The Northern states and enamoring Provinces shuddered. They had crashed at Minnesota's house when the cannibal spirit attacked. Had their dads not shown up so quickly there was a good chance that they would have been eaten, no question about it.
"Hey guys! The grill is ready!"
"Sirloin coming through!" Texas yelled carrying a large cooler. Alberta snorted and brought over his own beef cuts.
"Bring on the meat!" Pennsylvania and Ontario yelled.
11 PM
"A loud 'Yahoo' suddenly echoed through the holler, sending chills down their spines…YAHOO~!"
"West...the Yahoos aren't real." Nova Scotia deadpanned as the teen stopped mid-howl and fell off the log he had been sitting on.
"Shut up! I know you have them too!"
"Do not."
"Do too."
"…not again…"
"Do not."
"Do too."
"Do not."
"Do too."
"Do not."
"Do too."
"Do not."
"Do too."
"Do not."
"Do too."
"Do not."
"Do too."
"Do not."
"Do too."
"Do not."
"Do too."
"Do not."
"Do too."
"SHUT UP!" the Big 4 and the Original 13 shouted.
Nearby in under a makeshift canopy Newfoundland rolled her eyes as Nunavut kicked Washington. "Your brats are as energetic as ever."
Canada and America laughed from behind their cards. They looked back to the pile of talismans in the center of the table.
Suddenly there was a loud crack in the distance.
Wisconsin's eyes seemed to glisten as he took out his slingshot. "SLENDERMAN GET THE F**K OUTTA HERE!"
Northwest's breathing became ragged and angry.
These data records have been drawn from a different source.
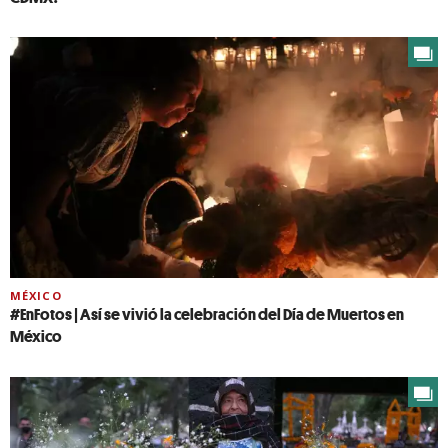
MÉXICO
#EnFotos | Así se vivió la celebración del Día de Muertos en
México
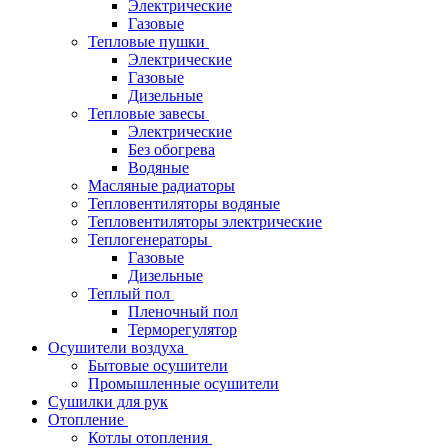
Электрические
Газовые
Тепловые пушки
Электрические
Газовые
Дизельные
Тепловые завесы
Электрические
Без обогрева
Водяные
Масляные радиаторы
Тепловентиляторы водяные
Тепловентиляторы электрические
Теплогенераторы
Газовые
Дизельные
Теплый пол
Пленочный пол
Терморегулятор
Осушители воздуха
Бытовые осушители
Промышленные осушители
Сушилки для рук
Отопление
Котлы отопления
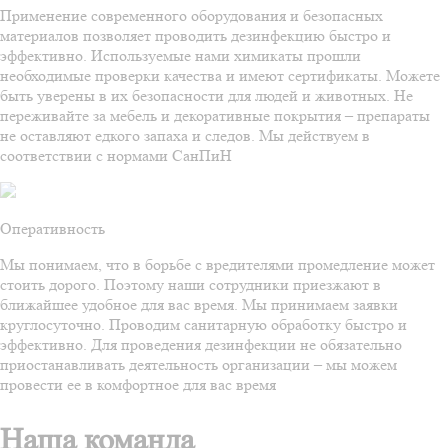
Применение современного оборудования и безопасных
материалов позволяет проводить дезинфекцию быстро и
эффективно. Используемые нами химикаты прошли
необходимые проверки качества и имеют сертификаты. Можете
быть уверены в их безопасности для людей и животных. Не
переживайте за мебель и декоративные покрытия – препараты
не оставляют едкого запаха и следов. Мы действуем в
соответствии с нормами СанПиН
Оперативность
Мы понимаем, что в борьбе с вредителями промедление может
стоить дорого. Поэтому наши сотрудники приезжают в
ближайшее удобное для вас время. Мы принимаем заявки
круглосуточно. Проводим санитарную обработку быстро и
эффективно. Для проведения дезинфекции не обязательно
приостанавливать деятельность организации – мы можем
провести ее в комфортное для вас время
Наша команда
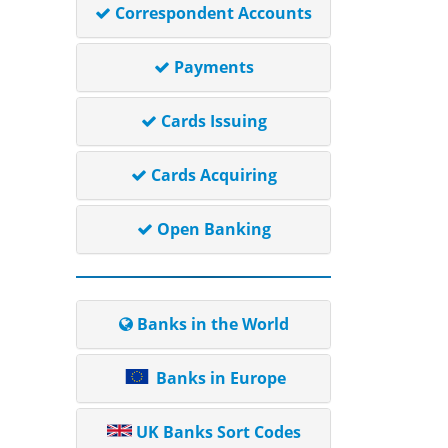
Correspondent Accounts
Payments
Cards Issuing
Cards Acquiring
Open Banking
Banks in the World
Banks in Europe
UK Banks Sort Codes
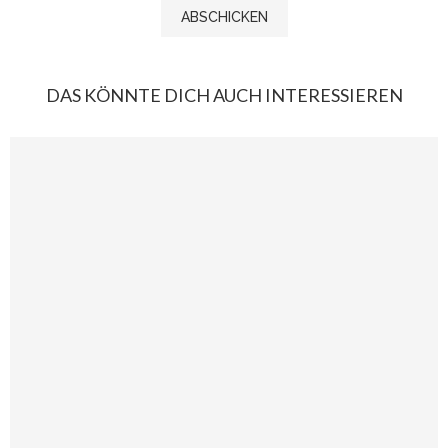
DAS KÖNNTE DICH AUCH INTERESSIEREN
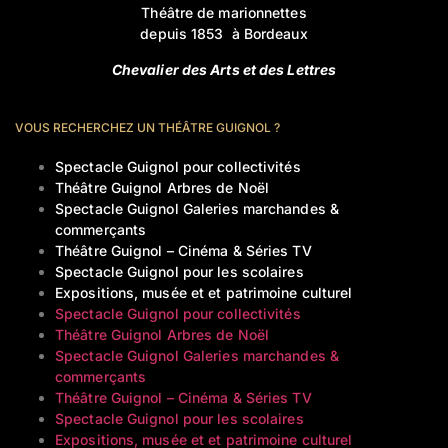
Théâtre de marionnettes
depuis 1853 à Bordeaux
Chevalier des Arts et des Lettres
VOUS RECHERCHEZ UN THÉÂTRE GUIGNOL ?
Spectacle Guignol pour collectivités
Théâtre Guignol Arbres de Noël
Spectacle Guignol Galeries marchandes &
commerçants
Théâtre Guignol – Cinéma & Séries TV
Spectacle Guignol pour les scolaires
Expositions, musée et et patrimoine culturel
Spectacle Guignol pour collectivités
Théâtre Guignol Arbres de Noël
Spectacle Guignol Galeries marchandes &
commerçants
Théâtre Guignol – Cinéma & Séries TV
Spectacle Guignol pour les scolaires
Expositions, musée et et patrimoine culturel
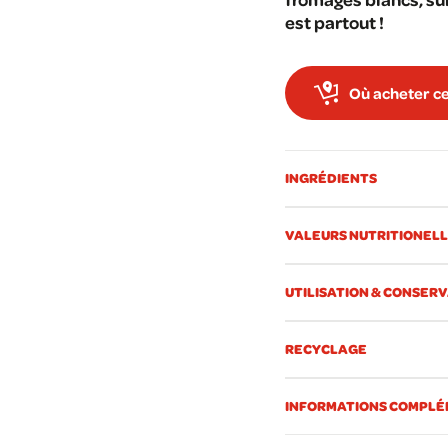
est partout !
Où acheter ce
INGRÉDIENTS
VALEURS NUTRITIONEL
UTILISATION & CONSER
RECYCLAGE
INFORMATIONS COMPLÉ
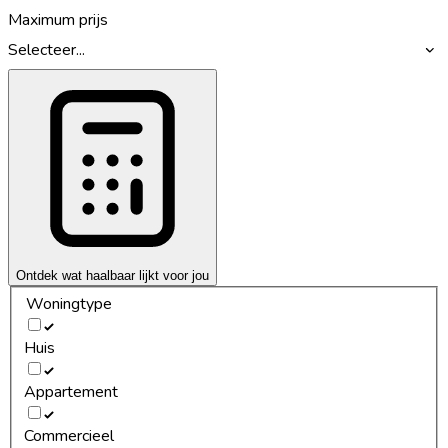
Maximum prijs
Selecteer...
Ontdek wat haalbaar lijkt voor jou
Woningtype
Huis
Appartement
Commercieel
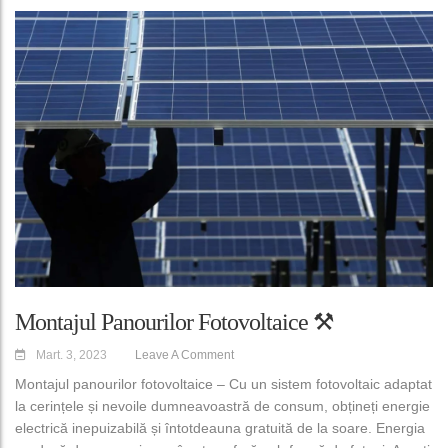
Montajul Panourilor Fotovoltaice ⚒️
Mart. 3, 2023
Leave A Comment
Montajul panourilor fotovoltaice – Cu un sistem fotovoltaic adaptat
la cerințele și nevoile dumneavoastră de consum, obțineți energie
electrică inepuizabilă și întotdeauna gratuită de la soare. Energia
"It wasn't Slendy who hurt your citizen, it was two girls outta whack with reality!" New Brunswick growled.
Suddenly a loud howl permeated the air. West Virginia shot of his tent with a shot gun.
"IT'S THE GRAFTON MONSTER!"
"No it wasn't. It was just a perving near the girl's tents." Saskatchewan announced as he took a look in the general direction with night vision goggles.
"…"
"…"
"…"
"RELEASE THE HOUNDS OF HELL!"
*Brief Province Bios*
Saskatchewan- Kristoff Williams
B-date: September 1, 1905
Specializes in agriculture and the fuel industry Kristoff is a very down to earth teenager. A handworker, Kristoff also like to have fun, ride trains and unfortunately be stalked by Northwestern Territories.
Northwestern Territories- Erin Williams
B-date: July 15, 1870 (6th)
Only Canada knows for sure if Erin is a boy or a girl because for as long as anyone has remembered, Erin has not spoken aloud. Its friends with the Creepypastas.
New Brunswick- Merida Williams
B-date: July 1, 1867 (Big 4)
A major shipping industry power, Merida is also a talented musician, actor and dancer. Just…don't compare her name to stew or she will sick her Hell Hounds on you.
Nunavut- Arviat Williams
B-date: April 1, 1999 (13th)
Specializes in different fields, but collects rocks as a hobby, Arviat is considered by his siblings to be "the quiet child we all know is a sociopath". Likes to go spelunking or recreational fishing.